The best way to solve the problems created by fascism would be abandoning fascism, not creating justifications for more fascism.
Sadly, that's why I think the motives are not to solve problems, but to get more power.

BrightNoon;61061 wrote:
To be more specific, the ruling class would like to create a situation such that they cannot be removed from power, ever, and to increase their power. Again, Orwell comes to mind. What I am talking about is a neo-feudalist system, operated by a perennial oligarchy of the current ruling class. As I said, we will be managed like livestock, and bred or culled like livestock.


The only way to stop it would be convincing enough people, and it's so hard to explain to people before it's too late. They don't want to believe this, because that's just too scary and disturbing. They rather dig their own graves supporting what sounds noble.

BrightNoon;61061 wrote:
This sort of statement would turn most people off from what I'm saying, because it seems so radical, but really, if you think of the last two centuries as an anomaly, it's a return to normality.


I agree.

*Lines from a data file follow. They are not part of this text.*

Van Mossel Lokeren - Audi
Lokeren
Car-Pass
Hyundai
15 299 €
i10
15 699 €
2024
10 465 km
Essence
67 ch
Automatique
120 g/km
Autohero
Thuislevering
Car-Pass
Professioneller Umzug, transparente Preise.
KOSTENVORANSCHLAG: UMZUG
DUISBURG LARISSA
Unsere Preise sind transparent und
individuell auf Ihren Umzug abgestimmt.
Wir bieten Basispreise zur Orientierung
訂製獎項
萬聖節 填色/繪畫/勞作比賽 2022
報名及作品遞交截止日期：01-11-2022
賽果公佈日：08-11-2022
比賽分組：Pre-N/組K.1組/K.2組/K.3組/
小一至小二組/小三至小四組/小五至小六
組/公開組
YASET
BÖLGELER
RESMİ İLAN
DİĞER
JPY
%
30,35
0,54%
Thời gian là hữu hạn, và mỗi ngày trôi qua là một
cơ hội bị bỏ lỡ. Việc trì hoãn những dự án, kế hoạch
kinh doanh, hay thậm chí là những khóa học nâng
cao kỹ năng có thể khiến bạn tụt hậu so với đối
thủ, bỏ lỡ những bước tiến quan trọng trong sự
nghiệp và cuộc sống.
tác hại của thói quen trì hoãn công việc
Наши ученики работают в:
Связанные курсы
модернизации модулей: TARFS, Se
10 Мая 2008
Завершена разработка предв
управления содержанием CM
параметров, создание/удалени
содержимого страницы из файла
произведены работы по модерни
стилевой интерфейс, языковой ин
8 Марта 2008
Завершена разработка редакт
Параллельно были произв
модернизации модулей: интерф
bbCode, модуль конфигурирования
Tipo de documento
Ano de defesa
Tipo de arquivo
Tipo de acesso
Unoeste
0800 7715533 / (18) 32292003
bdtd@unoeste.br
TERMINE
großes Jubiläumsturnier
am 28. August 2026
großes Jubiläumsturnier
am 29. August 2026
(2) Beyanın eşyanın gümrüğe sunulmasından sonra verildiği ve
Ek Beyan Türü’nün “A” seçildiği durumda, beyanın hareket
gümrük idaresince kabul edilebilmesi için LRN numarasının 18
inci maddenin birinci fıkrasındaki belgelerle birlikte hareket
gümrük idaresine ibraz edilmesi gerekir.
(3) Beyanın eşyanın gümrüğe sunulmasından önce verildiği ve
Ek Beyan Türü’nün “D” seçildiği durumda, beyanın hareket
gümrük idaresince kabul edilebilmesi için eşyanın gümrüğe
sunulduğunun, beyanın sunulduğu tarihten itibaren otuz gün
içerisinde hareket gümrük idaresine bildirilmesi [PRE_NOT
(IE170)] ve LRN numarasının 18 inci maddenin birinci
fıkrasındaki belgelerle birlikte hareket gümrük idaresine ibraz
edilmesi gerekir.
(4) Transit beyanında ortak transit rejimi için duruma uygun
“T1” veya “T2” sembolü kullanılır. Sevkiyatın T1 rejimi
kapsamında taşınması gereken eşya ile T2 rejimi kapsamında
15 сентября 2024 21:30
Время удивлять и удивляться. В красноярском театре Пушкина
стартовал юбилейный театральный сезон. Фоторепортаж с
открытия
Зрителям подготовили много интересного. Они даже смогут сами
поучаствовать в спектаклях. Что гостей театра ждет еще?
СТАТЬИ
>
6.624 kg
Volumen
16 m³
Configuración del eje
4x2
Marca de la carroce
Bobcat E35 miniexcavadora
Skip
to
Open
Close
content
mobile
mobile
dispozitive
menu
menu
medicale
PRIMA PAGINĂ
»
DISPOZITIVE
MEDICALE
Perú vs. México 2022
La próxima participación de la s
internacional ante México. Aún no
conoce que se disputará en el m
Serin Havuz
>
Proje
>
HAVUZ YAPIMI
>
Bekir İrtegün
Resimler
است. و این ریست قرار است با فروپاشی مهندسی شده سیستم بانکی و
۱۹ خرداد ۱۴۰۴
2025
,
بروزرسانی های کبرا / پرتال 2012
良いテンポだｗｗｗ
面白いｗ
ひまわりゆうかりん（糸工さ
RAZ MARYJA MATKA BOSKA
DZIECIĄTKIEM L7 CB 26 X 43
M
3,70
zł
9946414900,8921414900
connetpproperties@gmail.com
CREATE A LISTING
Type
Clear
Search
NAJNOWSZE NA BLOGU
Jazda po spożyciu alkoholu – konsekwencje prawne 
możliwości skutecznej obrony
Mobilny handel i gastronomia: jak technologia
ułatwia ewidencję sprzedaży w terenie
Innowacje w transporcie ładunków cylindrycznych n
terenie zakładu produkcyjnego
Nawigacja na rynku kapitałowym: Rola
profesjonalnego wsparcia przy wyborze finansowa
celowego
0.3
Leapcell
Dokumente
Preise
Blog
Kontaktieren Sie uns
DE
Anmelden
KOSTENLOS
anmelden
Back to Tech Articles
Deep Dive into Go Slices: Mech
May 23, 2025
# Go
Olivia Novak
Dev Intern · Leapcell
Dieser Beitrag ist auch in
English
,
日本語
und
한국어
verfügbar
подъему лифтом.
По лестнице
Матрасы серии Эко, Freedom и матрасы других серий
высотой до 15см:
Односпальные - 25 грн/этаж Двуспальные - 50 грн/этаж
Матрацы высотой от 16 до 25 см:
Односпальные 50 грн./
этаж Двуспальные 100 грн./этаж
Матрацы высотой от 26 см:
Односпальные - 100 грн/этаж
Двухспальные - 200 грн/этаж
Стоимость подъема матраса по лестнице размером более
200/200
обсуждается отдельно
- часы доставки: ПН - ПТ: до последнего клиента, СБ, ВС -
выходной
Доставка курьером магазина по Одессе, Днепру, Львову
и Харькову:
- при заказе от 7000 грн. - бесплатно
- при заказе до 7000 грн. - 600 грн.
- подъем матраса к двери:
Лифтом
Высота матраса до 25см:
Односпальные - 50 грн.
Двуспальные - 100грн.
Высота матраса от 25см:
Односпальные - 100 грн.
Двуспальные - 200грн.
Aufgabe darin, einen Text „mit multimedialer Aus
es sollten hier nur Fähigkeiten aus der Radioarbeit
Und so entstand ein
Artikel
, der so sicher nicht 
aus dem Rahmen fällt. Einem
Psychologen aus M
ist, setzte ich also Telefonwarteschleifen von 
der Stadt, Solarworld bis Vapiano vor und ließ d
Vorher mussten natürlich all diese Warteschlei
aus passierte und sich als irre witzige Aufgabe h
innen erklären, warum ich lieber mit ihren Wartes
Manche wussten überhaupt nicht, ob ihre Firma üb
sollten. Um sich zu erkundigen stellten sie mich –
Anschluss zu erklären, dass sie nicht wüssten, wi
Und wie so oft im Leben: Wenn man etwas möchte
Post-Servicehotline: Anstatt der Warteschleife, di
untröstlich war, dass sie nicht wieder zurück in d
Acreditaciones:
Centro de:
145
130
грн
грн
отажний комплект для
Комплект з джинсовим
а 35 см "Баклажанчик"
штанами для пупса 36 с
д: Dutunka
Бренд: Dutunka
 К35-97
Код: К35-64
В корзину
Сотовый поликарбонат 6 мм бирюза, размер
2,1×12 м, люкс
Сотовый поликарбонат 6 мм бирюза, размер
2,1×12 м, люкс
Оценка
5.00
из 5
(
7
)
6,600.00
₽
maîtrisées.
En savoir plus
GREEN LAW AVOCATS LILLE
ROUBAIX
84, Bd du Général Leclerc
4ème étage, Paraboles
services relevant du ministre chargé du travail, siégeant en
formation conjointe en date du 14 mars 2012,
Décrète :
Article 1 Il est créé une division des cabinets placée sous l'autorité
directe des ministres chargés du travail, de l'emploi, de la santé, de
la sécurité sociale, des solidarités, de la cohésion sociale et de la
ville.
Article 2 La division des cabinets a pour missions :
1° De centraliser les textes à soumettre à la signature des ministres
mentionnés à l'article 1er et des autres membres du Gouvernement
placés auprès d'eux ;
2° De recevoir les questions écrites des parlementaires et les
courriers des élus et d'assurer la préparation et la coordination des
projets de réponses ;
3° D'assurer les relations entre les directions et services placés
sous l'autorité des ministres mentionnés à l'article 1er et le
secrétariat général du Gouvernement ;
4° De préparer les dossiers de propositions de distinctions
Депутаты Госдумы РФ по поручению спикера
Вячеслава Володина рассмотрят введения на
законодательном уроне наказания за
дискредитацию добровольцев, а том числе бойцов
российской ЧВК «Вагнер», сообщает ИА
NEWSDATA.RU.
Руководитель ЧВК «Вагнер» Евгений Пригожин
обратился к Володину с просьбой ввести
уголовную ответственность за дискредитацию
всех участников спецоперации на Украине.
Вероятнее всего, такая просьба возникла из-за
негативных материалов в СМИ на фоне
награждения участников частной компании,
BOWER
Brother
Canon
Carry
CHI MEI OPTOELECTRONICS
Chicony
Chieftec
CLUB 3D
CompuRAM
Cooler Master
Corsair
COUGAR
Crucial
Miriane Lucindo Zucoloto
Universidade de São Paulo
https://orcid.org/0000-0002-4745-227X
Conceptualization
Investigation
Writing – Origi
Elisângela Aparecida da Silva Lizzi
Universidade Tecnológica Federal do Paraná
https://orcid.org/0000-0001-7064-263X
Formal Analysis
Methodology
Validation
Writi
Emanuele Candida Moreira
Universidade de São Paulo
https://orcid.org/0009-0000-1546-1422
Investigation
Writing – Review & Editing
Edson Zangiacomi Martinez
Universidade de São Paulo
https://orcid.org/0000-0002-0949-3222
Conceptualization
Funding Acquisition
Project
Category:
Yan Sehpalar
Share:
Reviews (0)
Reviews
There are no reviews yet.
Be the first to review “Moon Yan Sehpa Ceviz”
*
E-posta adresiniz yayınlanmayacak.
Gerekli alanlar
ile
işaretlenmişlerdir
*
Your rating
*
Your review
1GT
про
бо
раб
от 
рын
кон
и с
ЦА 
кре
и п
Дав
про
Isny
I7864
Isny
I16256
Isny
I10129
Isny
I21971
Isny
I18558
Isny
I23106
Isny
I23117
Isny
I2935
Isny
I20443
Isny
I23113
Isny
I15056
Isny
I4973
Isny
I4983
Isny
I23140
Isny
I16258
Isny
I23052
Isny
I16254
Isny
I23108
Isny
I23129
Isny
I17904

You know, one of the odd things about the internet is that whichever wacky theory someone has, he will find someone there to confirm it. Which is why I try to poke holes into my own reasoning and try to find errors.

Studies show the brain is wired to get a quick high from reading things that agree with our point of view. The same studies proved that, strangely, we also get a rush from intentionally dismissing information that disagrees, no matter how well supported it is.

Which is why facts don't matter as much as which side gets to us first. Sadly the communists/socialists/fascists are pretty good at that.

BrightNoon;61061 wrote:
Me too :a-ok:. If I'm right about the direction in which we are being pushed, this is THE time to live if you want to make a difference. If the agenda of these people is carried out, there is no reason to believe that they won't suceed in establishing themselves as the permanent ruling class, which we will be unable to ever overthrow.


Eh, that sucks. I rather want a easy life, where my greatest challenge is not getting fat and decadent. :surrender:
Even if we stop this, I don't want to be known by my grandkids as grandpa who lived thorough the second great depression and fought in the global civil war.
0 Replies
 
EmperorNero
 
  1  
Reply Sun 3 May, 2009 11:41 am
@EmperorNero,
Why do you think the great depression happened exactly at oil peak?